UKC

Julbo Women's Spark Sunglasses Review

In autumn 2020 we published a review of the Julbo Shield. With their darkened lenses and alpine focus they're a super technical product with a high price tag and high performance; however, for someone that doesn't climb in the Alps (someone such as me) they're not only total overkill, they're also just inappropriate. What I was after was something I could use bouldering, sport climbing or hillwalking, or for use whilst out and about more generally. Superficial though this might sound, I also wanted something that looked good. The Spark fit each of these requirements, but also go a whole load further too.

On top of St. Aldhelms Head, near Swanage  © UKC Gear
On top of St. Aldhelms Head, near Swanage
© UKC Gear

The Spark comes in a number of frame colours, with a choice of either a fixed Cat. 3 lens or, for a bit more money, a photochromic lens. I've been using the latter. For changing light conditions, I think the reactive lenses are worth paying for, versus the fixed option.

The first thing you notice when putting on the Spark are indeed its lenses, which are arguably what makes them so good as sunglasses. Using Julbo's REACTIV technology, the photochromic lenses are capable of adapting to the level of light around you. Whereas the Shield (mentioned above) can adjust from Cat. 2-4, the Spark lets in a little more light, ranging from Cat.1-3. This is perfect for use in the UK, as it's not all that frequent it gets that bright, but also means that when you do go abroad they've got plenty of protection to account for Spanish sunshine. They also perform equally well in the warm as they do in the cold, so are suitable for days out in the winter sun, where it might be a little on the cool side.
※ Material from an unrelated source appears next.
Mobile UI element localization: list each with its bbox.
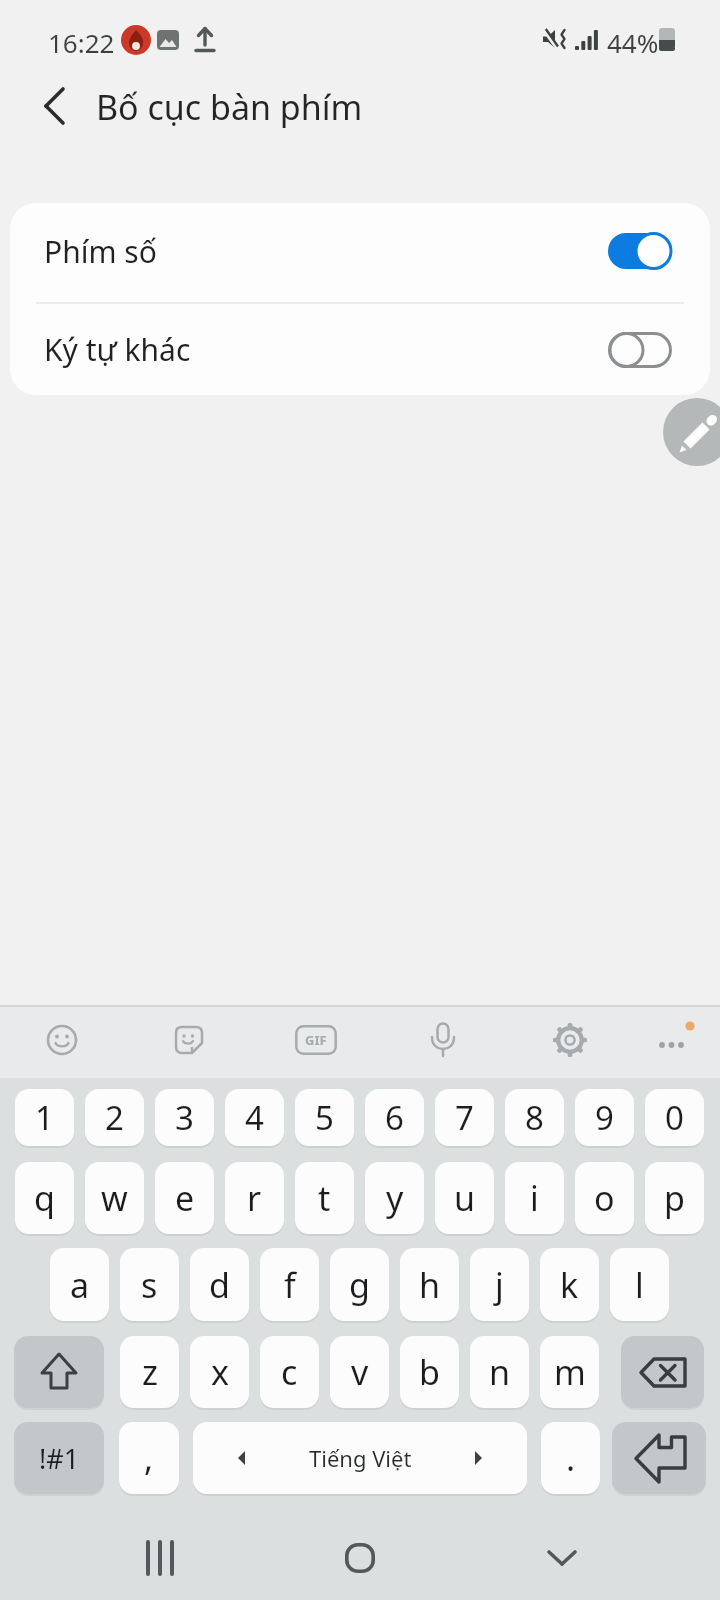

You could use them in the high mountains too, but for maximum UV protection at altitude on snow/glaciers you really need to be looking at Cat. 4 models such as the Shield. The Spark are more for general use in everyday settings.

Due to their adaptability they're not a pair of sunglasses to wear on your head (and I can't remember why I was here)  © UKC Gear
Due to their adaptability they're not a pair of sunglasses to wear on your head (and I can't remember why I was here)
© UKC Gear

Bouldering at the Roaches wearing the Spark, which not only stay on, but take the knocks too  © UKC Gear
Bouldering at the Roaches wearing the Spark, which not only stay on, but take the knocks too
© UKC Gear

The lenses themselves have a red/orange hue to look at, but whilst looking through them provide more of a cool, neutral colour (unlike the Shield, which give the world a warm brown tint). Whilst it comes down to what you prefer, I personally found the Shield's warm tint a little too much, and much prefer the Spark's relative neutrality (not least because things actually look the colour that they are). Their rounded shape not only looks good (I like the styling), but it also helps to provide a good level of protection from the sun.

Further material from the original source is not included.